What can you do with NLTK?

In [4]:
# an example to view the stopwords in nltk library
from nltk.corpus import stopwords

# view all the stopwords in english langauge with an incremenet of 25 up to 500 words
stopwords.words('english')[0:500:25]
Out[4]:
['i', 'herself', 'been', 'with', 'here', 'very', 'doesn', 'won']

Unstructured data

It could mean binary data or data with no delimiters or no indication of rows

Reading in text data (Method 1: Lengthy way)

In [5]:
# Reading the raw file
rawData = open("SMSSpamCollection.tsv").read()

# Printing out the raw data
rawData[0:500]
Out[5]:
"ham\tI've been searching for the right words to thank you for this breather. I promise i wont take your help for granted and will fulfil my promise. You have been wonderful and a blessing at all times.\nspam\tFree entry in 2 a wkly comp to win FA Cup final tkts 21st May 2005. Text FA to 87121 to receive entry question(std txt rate)T&C's apply 08452810075over18's\nham\tNah I don't think he goes to usf, he lives around here though\nham\tEven my brother is not like to speak with me.

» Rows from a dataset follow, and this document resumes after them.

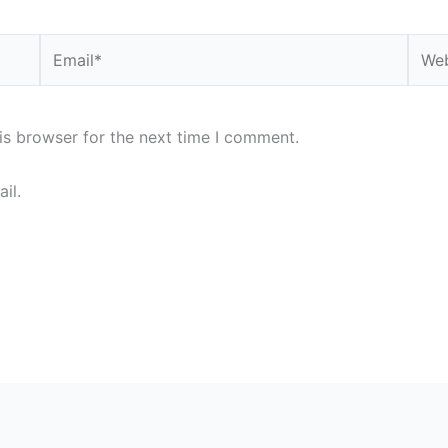
Email*
Webs
is browser for the next time I comment.
il.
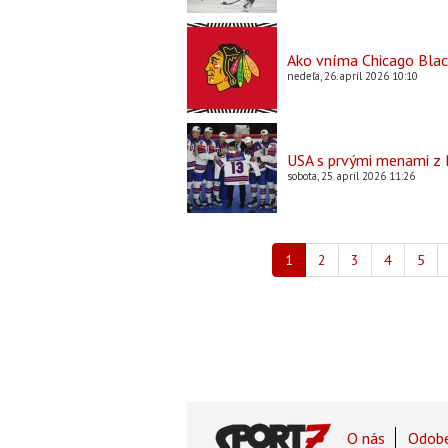
Ako vníma Chicago Blac
nedeľa, 26. apríl 2026 10:10
USA s prvými menami z N
sobota, 25. apríl 2026 11:26
Pagination
Aktuálna
1
Page
2
Page
3
Page
4
Page
5
stránka
Footer
O nás
Odobe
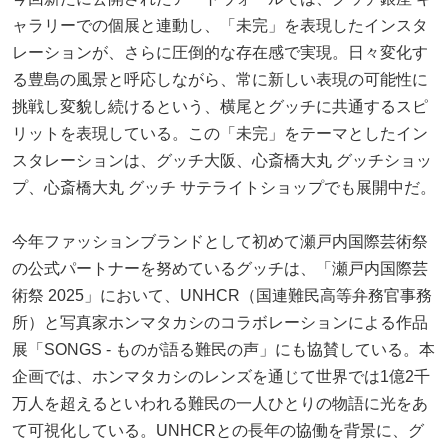
ャラリーでの個展と連動し、「未完」を表現したインスタ
レーションが、さらに圧倒的な存在感で実現。日々変化す
る豊島の風景と呼応しながら、常に新しい表現の可能性に
挑戦し変貌し続けるという、横尾とグッチに共通するスピ
リットを表現している。この「未完」をテーマとしたイン
スタレーションは、グッチ大阪、心斎橋大丸 グッチショッ
プ、心斎橋大丸 グッチ サテライトショップでも展開中だ。
今年ファッションブランドとして初めて瀬戸内国際芸術祭
の公式パートナーを努めているグッチは、「瀬戸内国際芸
術祭 2025」において、UNHCR（国連難民高等弁務官事務
所）と写真家ホンマタカシのコラボレーションによる作品
展「SONGS - ものが語る難民の声」にも協賛している。本
企画では、ホンマタカシのレンズを通じて世界では1億2千
万人を超えるといわれる難民の一人ひとりの物語に光をあ
て可視化している。UNHCRとの長年の協働を背景に、グ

They treat me like aid"
In [6]:
# replacing \t with \n
parsedData = rawData.replace('\t', '\n')
print(parsedData[0:500])
ham
I've been searching for the right words to thank you for this breather. I promise i wont take your help for granted and will fulfil my promise. You have been wonderful and a blessing at all times.
spam
Free entry in 2 a wkly comp to win FA Cup final tkts 21st May 2005. Text FA to 87121 to receive entry question(std txt rate)T&C's apply 08452810075over18's
ham
Nah I don't think he goes to usf, he lives around here though
ham
Even my brother is not like to speak with me. They treat me like aid
In [7]:
# converting text into list by using split
parsedData = parsedData.split('\n')
parsedData[0:4]
Out[7]:
['ham',
 "I've been searching for the right words to thank you for this breather. I promise i wont take your help for granted and will fulfil my promise. You have been wonderful and a blessing at all times.",
 'spam',
 "Free entry in 2 a wkly comp to win FA Cup final tkts 21st May 2005. Text FA to 87121 to receive entry question(std txt rate)T&C's apply 08452810075over18's"]
In [8]:
#creating a label list of ham and spam 
labelList = parsedData[0::2]

#creating a text list 
textList = parsedData[1::2]

print(labelList[0:5])
print(textList[0:5])
['ham', 'spam', 'ham', 'ham', 'ham']
["I've been searching for the right words to thank you for this breather. I promise i wont take your help for granted and will fulfil my promise. You have been wonderful and a blessing at all times.", "Free entry in 2 a wkly comp to win FA Cup final tkts 21st May 2005. Text FA to 87121 to receive entry question(std txt rate)T&C's apply 08452810075over18's", "Nah I don't think he goes to usf, he lives around here though", 'Even my brother is not like to speak with me. They treat me like aids patent.', 'I HAVE A DATE ON SUNDAY WITH WILL!!']
In [9]:
#combining labelList and textList using pandas 
import pandas as pd

fullCorpus = pd.DataFrame({
    'label': labelList,
    'body_list': textList})

fullCorpus.head() # will throw an error as arrays are not of same length
---------------------------------------------------------------------------
ValueError                                Traceback (most recent call last)
<ipython-input-9-4d9c660d1021> in <module>
      4 fullCorpus = pd.DataFrame({
      5     'label': labelList,
----> 6     'body_list': textList})
      7 
      8 fullCorpus.head() # will throw an error as arrays are not of same length

~\AppData\Local\Continuum\anaconda3\lib\site-packages\pandas\core\frame.py in __init__(self, data, index, columns, dtype, copy)
    390                                  dtype=dtype, copy=copy)
    391         elif isinstance(data, dict):
--> 392             mgr = init_dict(data, index, columns, dtype=dtype)
    393         elif isinstance(data, ma.MaskedArray):
    394             import numpy.ma.mrecords as mrecords

~\AppData\Local\Continuum\anaconda3\lib\site-packages\pandas\core\internals\construction.py in init_dict(data, index, columns, dtype)
    210         arrays = [data[k] for k in keys]
    211 
--> 212     return arrays_to_mgr(arrays, data_names, index, columns, dtype=dtype)
    213 
    214 

~\AppData\Local\Continuum\anaconda3\lib\site-packages\pandas\core\internals\construction.py in arrays_to_mgr(arrays, arr_names, index, columns, dtype)
     49     # figure out the index, if necessary
     50     if index is None:
---> 51         index = extract_index(arrays)
     52     else:
     53         index = ensure_index(index)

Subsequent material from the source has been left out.